References: Less is More: Recursive Reasoning with Tiny Networks.Assessing the performances and transferability of graph neural network metamodels for water distribution systems**.**Hierarchical Reasoning Model**.**
Have you ever managed a large dataset? This project provides an opportunity to handle a dataset with over 8,000 downloads each month. You will reorganize the dataset by task, document it thoroughly, and create a user-friendly interface and leaderboard. The project also involves working with HPC clusters, Hugging Face libraries, and GitHub Pages for documentation. Basic Python skills and familiarity with Linux commands are required.
Water researchers have relied on simulations to monitor the behavior of Water Distribution Networks. These simulations require a comprehensive set of parameters- such as elevation, demand, and pipe diameters-to determine hydraulic states accurately. This increases labor cost, time consumption and, therefore, poses a significant challenge. But what if we could reverse the process and let AI infer the missing pieces? Building on this idea, the project explores an innovative approach: leveraging data-driven deep learning methods to predict initial input conditions based on available output states. As a researcher on this project, the candidate will select and train a cutting-edge Graph Neural Network on a massive dataset. As a result, the model should be able to predict initial conditions while considering the structural and physical constraints. The candidate will submit the implementation code and a report detailing the problem and the proposed solution. The ideal candidate should have a background in machine learning and be familiar with at least one deep-learning framework.

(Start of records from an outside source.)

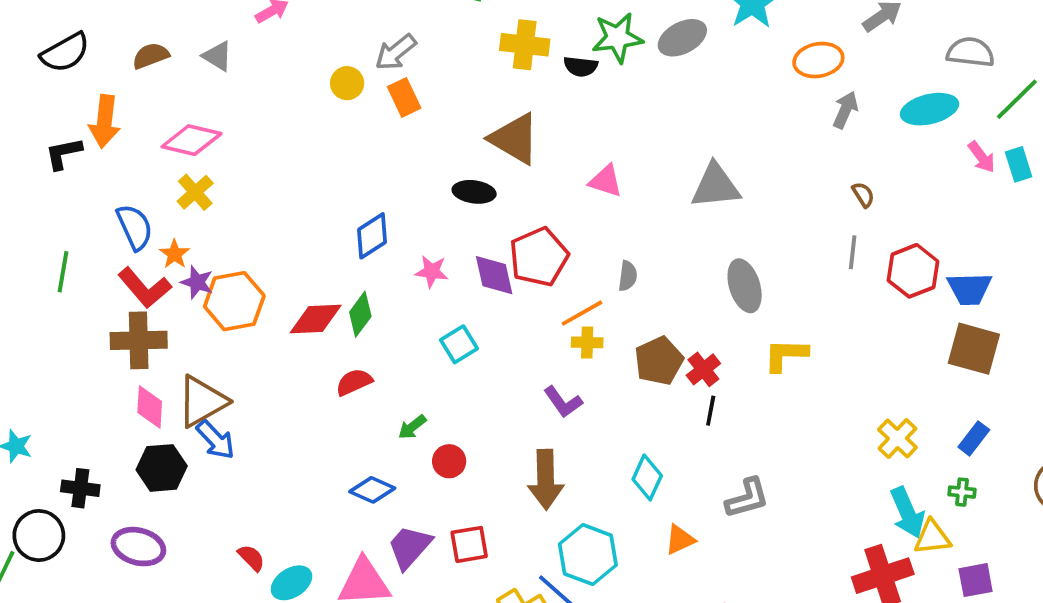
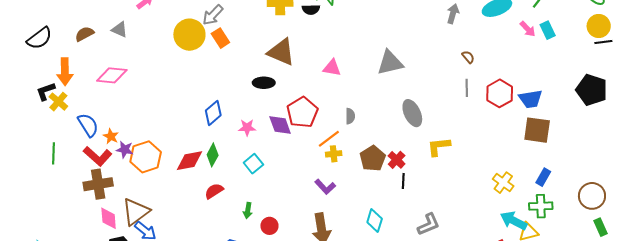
yellow circle: (347, 83) -> (189, 35), size x1.8
yellow cross: (195, 192) -> (58, 102), moved
cyan square: (459, 344) -> (253, 164), moved
green arrow: (412, 427) -> (248, 211), turned -35
green cross: (962, 492) -> (541, 206), size x1.6
cyan arrow: (907, 513) -> (514, 221), turned 148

References: Truong, Huy, et al. "DiTEC-WDN: A Large-Scale Dataset of Hydraulic Scenarios across Multiple Water Distribution Networks." (2025).
Can we train a Neural Network with Forward-Forward “harmoniously”?

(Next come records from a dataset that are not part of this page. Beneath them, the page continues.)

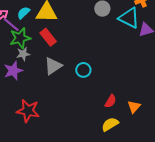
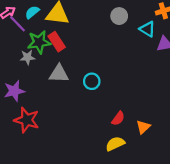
cyan triangle: (129, 18) -> (147, 29), size x0.7
green star: (20, 38) -> (39, 42), moved
gray triangle: (53, 66) -> (59, 74), turned 30
purple star: (13, 71) -> (14, 91), moved

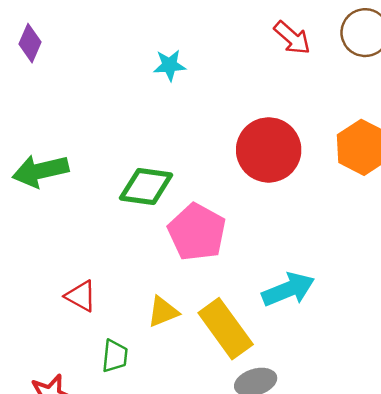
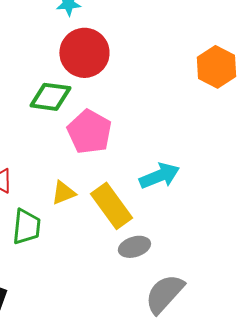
red circle: (269, 150) -> (84, 53), moved
green trapezoid: (115, 356) -> (26, 227), size x1.4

Back Propagation(BP) is a de facto approach to training neural network models. Nevertheless, it is biologically implausible and requires complete knowledge (i.e., tracks the entire flow of information from start to end of a model) to perform a backward pass. Instead, an alternative approach called Forward-Forward(FF) can replace the backward pass with an additional forward one and update the model weights in an unsupervised fashion. In particular, FF performs forward passes using positive and negative inputs, respectively, and, therefore, employs the difference between the two activation versions at each layer in the neural network to compute the loss and update weights. Here, the project studies the behavior of FF employing different losses: (1) cross-entropy and (2) harmonic loss. Also, it is valuable to study the relevance between harmonic loss and FF in terms of distance metrics or geometric properties in an embedding space. As a deliverable, the candidate should submit a detailed report and implementation code. For primary requirements, the candidate should be familiar with one of the deep learning frameworks and have experience in setting up machine learning experiments.
References: Hinton, Geoffrey. "The forward-forward algorithm: Some preliminary investigations." *arXiv preprint arXiv:2212.13345* (2022).Baek, David D., et al. "Harmonic Loss Trains Interpretable AI Models." *arXiv preprint arXiv:2502.01628* (2025).